この記述については疑問も示されており、椿城周辺にも水田はあるものの、深田とは言えず、むしろ台地下の「田方」と呼ばれる湧水地帯一帯で「大井」の地名のある場所にこそ大井氏の本拠地があると考えるべきで、この記述にある城(館)は大井氏ゆかりの古長禅寺周辺の地にあったもので、そこでの合戦であると考えるべきとの指摘もなされているのです。

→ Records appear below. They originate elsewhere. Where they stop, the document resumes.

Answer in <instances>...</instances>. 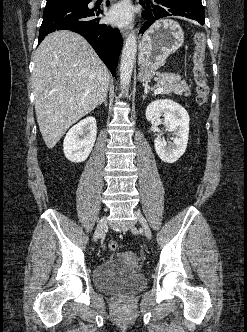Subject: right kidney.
<instances>
[{
	"mask_svg": "<svg viewBox=\"0 0 247 332\" xmlns=\"http://www.w3.org/2000/svg\"><path fill=\"white\" fill-rule=\"evenodd\" d=\"M97 135L96 120L87 117L74 125L63 142L65 157L75 163L85 161L91 153Z\"/></svg>",
	"mask_w": 247,
	"mask_h": 332,
	"instance_id": "right-kidney-1",
	"label": "right kidney"
}]
</instances>
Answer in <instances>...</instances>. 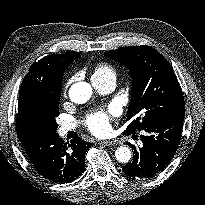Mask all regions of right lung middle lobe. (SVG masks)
I'll return each instance as SVG.
<instances>
[{
	"instance_id": "1",
	"label": "right lung middle lobe",
	"mask_w": 205,
	"mask_h": 205,
	"mask_svg": "<svg viewBox=\"0 0 205 205\" xmlns=\"http://www.w3.org/2000/svg\"><path fill=\"white\" fill-rule=\"evenodd\" d=\"M62 78L52 89L33 88L19 102L21 120L37 133L55 134L58 124Z\"/></svg>"
}]
</instances>
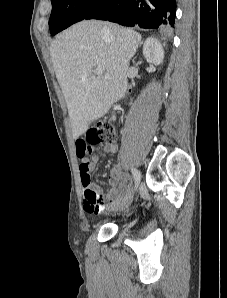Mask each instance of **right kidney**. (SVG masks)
Instances as JSON below:
<instances>
[{"label": "right kidney", "mask_w": 227, "mask_h": 298, "mask_svg": "<svg viewBox=\"0 0 227 298\" xmlns=\"http://www.w3.org/2000/svg\"><path fill=\"white\" fill-rule=\"evenodd\" d=\"M143 55L147 62L160 65L164 60V50L161 43L153 37L146 39L143 45Z\"/></svg>", "instance_id": "right-kidney-1"}]
</instances>
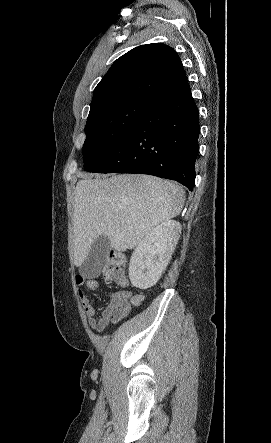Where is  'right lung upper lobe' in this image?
Segmentation results:
<instances>
[{"label": "right lung upper lobe", "instance_id": "cb5924a9", "mask_svg": "<svg viewBox=\"0 0 271 443\" xmlns=\"http://www.w3.org/2000/svg\"><path fill=\"white\" fill-rule=\"evenodd\" d=\"M188 89L182 62L174 49L160 43L141 45L112 64L94 90L90 113L108 102L144 99L153 103Z\"/></svg>", "mask_w": 271, "mask_h": 443}]
</instances>
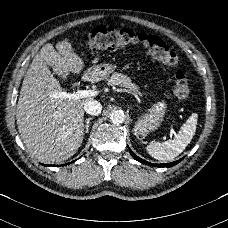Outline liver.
<instances>
[{
    "instance_id": "liver-1",
    "label": "liver",
    "mask_w": 228,
    "mask_h": 228,
    "mask_svg": "<svg viewBox=\"0 0 228 228\" xmlns=\"http://www.w3.org/2000/svg\"><path fill=\"white\" fill-rule=\"evenodd\" d=\"M70 73L80 75L85 60L69 37L55 47L46 44L35 55L24 77L17 104V128L27 149L42 162H62L73 156L84 139V106L92 98H57Z\"/></svg>"
}]
</instances>
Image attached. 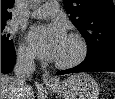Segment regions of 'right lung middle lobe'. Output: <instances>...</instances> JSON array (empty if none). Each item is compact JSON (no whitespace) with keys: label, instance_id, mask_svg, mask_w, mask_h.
I'll return each instance as SVG.
<instances>
[{"label":"right lung middle lobe","instance_id":"dd1d6c3e","mask_svg":"<svg viewBox=\"0 0 115 99\" xmlns=\"http://www.w3.org/2000/svg\"><path fill=\"white\" fill-rule=\"evenodd\" d=\"M6 23H1V49L11 50L13 45V40L10 39V34L5 31Z\"/></svg>","mask_w":115,"mask_h":99}]
</instances>
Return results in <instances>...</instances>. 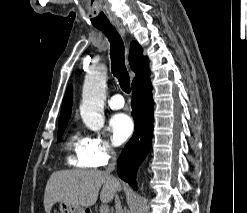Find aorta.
<instances>
[{
	"label": "aorta",
	"mask_w": 247,
	"mask_h": 213,
	"mask_svg": "<svg viewBox=\"0 0 247 213\" xmlns=\"http://www.w3.org/2000/svg\"><path fill=\"white\" fill-rule=\"evenodd\" d=\"M107 69L100 66L90 71L84 81L80 114L84 124L93 131L104 126Z\"/></svg>",
	"instance_id": "aorta-1"
}]
</instances>
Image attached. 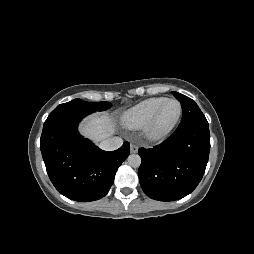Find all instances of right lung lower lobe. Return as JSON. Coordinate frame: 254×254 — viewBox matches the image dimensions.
<instances>
[{"instance_id": "1", "label": "right lung lower lobe", "mask_w": 254, "mask_h": 254, "mask_svg": "<svg viewBox=\"0 0 254 254\" xmlns=\"http://www.w3.org/2000/svg\"><path fill=\"white\" fill-rule=\"evenodd\" d=\"M92 112L56 107L44 123L40 148L49 178L65 197L89 202L104 197L116 171L130 153L128 142L115 151H103L77 131L80 120Z\"/></svg>"}]
</instances>
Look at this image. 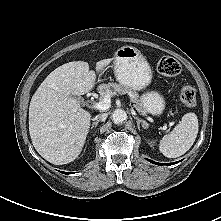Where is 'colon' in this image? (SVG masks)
I'll list each match as a JSON object with an SVG mask.
<instances>
[{
  "mask_svg": "<svg viewBox=\"0 0 221 221\" xmlns=\"http://www.w3.org/2000/svg\"><path fill=\"white\" fill-rule=\"evenodd\" d=\"M157 70L160 74L168 77L176 76L181 71L179 62L173 57H161L157 63ZM182 103L187 107H194L197 103L196 90L188 85H184L180 91Z\"/></svg>",
  "mask_w": 221,
  "mask_h": 221,
  "instance_id": "obj_1",
  "label": "colon"
}]
</instances>
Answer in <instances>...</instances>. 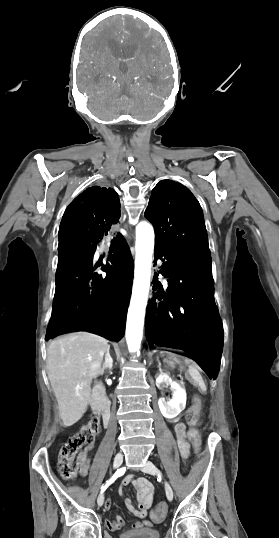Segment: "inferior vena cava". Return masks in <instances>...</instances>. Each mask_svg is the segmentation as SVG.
I'll return each instance as SVG.
<instances>
[{
	"label": "inferior vena cava",
	"mask_w": 279,
	"mask_h": 538,
	"mask_svg": "<svg viewBox=\"0 0 279 538\" xmlns=\"http://www.w3.org/2000/svg\"><path fill=\"white\" fill-rule=\"evenodd\" d=\"M117 455H120V456H122V455H121L120 453H119V454H117ZM117 455H116V456H117Z\"/></svg>",
	"instance_id": "inferior-vena-cava-1"
}]
</instances>
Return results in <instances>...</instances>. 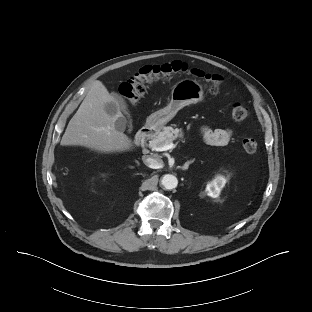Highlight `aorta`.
<instances>
[{"label": "aorta", "mask_w": 312, "mask_h": 312, "mask_svg": "<svg viewBox=\"0 0 312 312\" xmlns=\"http://www.w3.org/2000/svg\"><path fill=\"white\" fill-rule=\"evenodd\" d=\"M161 183L165 189L171 190L177 187L178 180L174 175L166 174L163 176Z\"/></svg>", "instance_id": "obj_1"}]
</instances>
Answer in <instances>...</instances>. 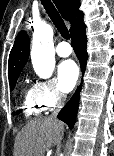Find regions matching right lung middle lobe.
<instances>
[{
  "label": "right lung middle lobe",
  "mask_w": 114,
  "mask_h": 156,
  "mask_svg": "<svg viewBox=\"0 0 114 156\" xmlns=\"http://www.w3.org/2000/svg\"><path fill=\"white\" fill-rule=\"evenodd\" d=\"M18 77H19V75H16V76H13V77H10V78H9V82H10V88H11V90L14 89Z\"/></svg>",
  "instance_id": "dd1d6c3e"
}]
</instances>
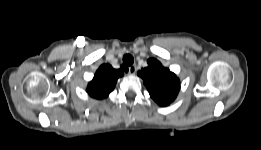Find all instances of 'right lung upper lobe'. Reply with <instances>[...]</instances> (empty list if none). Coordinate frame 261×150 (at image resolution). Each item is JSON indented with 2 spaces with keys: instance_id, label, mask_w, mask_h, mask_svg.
<instances>
[{
  "instance_id": "obj_1",
  "label": "right lung upper lobe",
  "mask_w": 261,
  "mask_h": 150,
  "mask_svg": "<svg viewBox=\"0 0 261 150\" xmlns=\"http://www.w3.org/2000/svg\"><path fill=\"white\" fill-rule=\"evenodd\" d=\"M124 73L113 69L111 65L104 64L96 71L93 80L88 84L87 92L96 99L106 98L113 91L117 79Z\"/></svg>"
}]
</instances>
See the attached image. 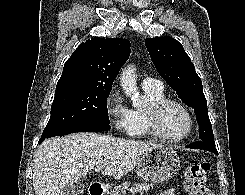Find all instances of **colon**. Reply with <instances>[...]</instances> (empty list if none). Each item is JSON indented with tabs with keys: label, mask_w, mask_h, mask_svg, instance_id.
<instances>
[{
	"label": "colon",
	"mask_w": 245,
	"mask_h": 195,
	"mask_svg": "<svg viewBox=\"0 0 245 195\" xmlns=\"http://www.w3.org/2000/svg\"><path fill=\"white\" fill-rule=\"evenodd\" d=\"M210 171L208 162H199L188 167L185 173V189L189 195H213L206 185Z\"/></svg>",
	"instance_id": "obj_1"
}]
</instances>
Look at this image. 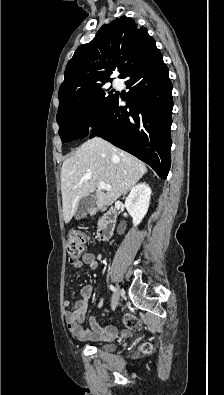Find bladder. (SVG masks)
I'll return each instance as SVG.
<instances>
[{"instance_id":"31cf9c89","label":"bladder","mask_w":224,"mask_h":395,"mask_svg":"<svg viewBox=\"0 0 224 395\" xmlns=\"http://www.w3.org/2000/svg\"><path fill=\"white\" fill-rule=\"evenodd\" d=\"M97 348L101 349L103 351H113L114 345L108 344V343H100V344H97Z\"/></svg>"}]
</instances>
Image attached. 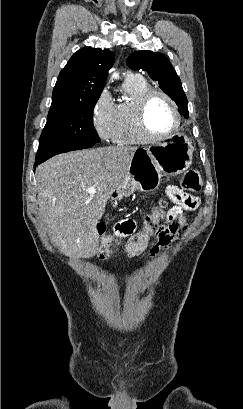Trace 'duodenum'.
Segmentation results:
<instances>
[{
    "label": "duodenum",
    "mask_w": 243,
    "mask_h": 409,
    "mask_svg": "<svg viewBox=\"0 0 243 409\" xmlns=\"http://www.w3.org/2000/svg\"><path fill=\"white\" fill-rule=\"evenodd\" d=\"M133 229V224L130 221H123L116 226V230L119 232H130Z\"/></svg>",
    "instance_id": "duodenum-1"
}]
</instances>
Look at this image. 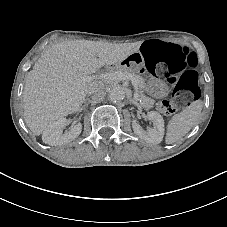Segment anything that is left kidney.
<instances>
[{
  "mask_svg": "<svg viewBox=\"0 0 227 227\" xmlns=\"http://www.w3.org/2000/svg\"><path fill=\"white\" fill-rule=\"evenodd\" d=\"M148 119L153 123V127H148L145 131L135 120L132 122L134 133L146 143L159 144L164 136V120L156 111L147 114Z\"/></svg>",
  "mask_w": 227,
  "mask_h": 227,
  "instance_id": "left-kidney-1",
  "label": "left kidney"
}]
</instances>
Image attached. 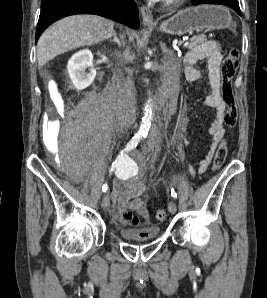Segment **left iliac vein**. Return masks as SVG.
Returning a JSON list of instances; mask_svg holds the SVG:
<instances>
[{
	"instance_id": "obj_1",
	"label": "left iliac vein",
	"mask_w": 267,
	"mask_h": 298,
	"mask_svg": "<svg viewBox=\"0 0 267 298\" xmlns=\"http://www.w3.org/2000/svg\"><path fill=\"white\" fill-rule=\"evenodd\" d=\"M168 209L169 211L172 213V214H175L176 211H177V206H176V203L171 200L169 203H168Z\"/></svg>"
}]
</instances>
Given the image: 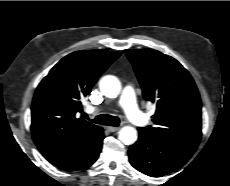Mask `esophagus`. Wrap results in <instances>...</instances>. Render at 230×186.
Returning <instances> with one entry per match:
<instances>
[{
	"label": "esophagus",
	"instance_id": "obj_1",
	"mask_svg": "<svg viewBox=\"0 0 230 186\" xmlns=\"http://www.w3.org/2000/svg\"><path fill=\"white\" fill-rule=\"evenodd\" d=\"M119 129H120V127H111V126L107 127V130H108L109 132H116V131H118Z\"/></svg>",
	"mask_w": 230,
	"mask_h": 186
}]
</instances>
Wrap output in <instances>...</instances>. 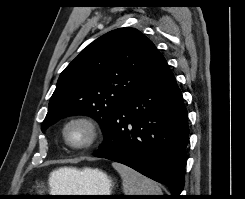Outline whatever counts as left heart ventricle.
I'll return each instance as SVG.
<instances>
[{
  "instance_id": "b2bd125f",
  "label": "left heart ventricle",
  "mask_w": 245,
  "mask_h": 199,
  "mask_svg": "<svg viewBox=\"0 0 245 199\" xmlns=\"http://www.w3.org/2000/svg\"><path fill=\"white\" fill-rule=\"evenodd\" d=\"M67 135L70 142L80 145L88 140L89 130L82 123H74L68 128Z\"/></svg>"
}]
</instances>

現在ではどちらか一方が正解であると判断できる材料はありませんので、この伝説は後世の調査に持ち越されるわけですが、実は城跡の発掘調査などもされていて、少しずつ新たな判断材料も増えてきています。お城の様子がどうだったのか少しずつ判明してきているのです。これらについては、また改めて椿城伝説の第2弾として、いずれご紹介したいと思います。
現地は昔の姿こそありませんが、城域内には地元櫛形西小学校の児童たちが作製した案内板やMなびのシートも設置されています。「文化財Mナビ」はPC用サイトもあって、地元の子供たちの音声ガイドも聞けますので、ぜひ子供たちの声を聞いてみてください。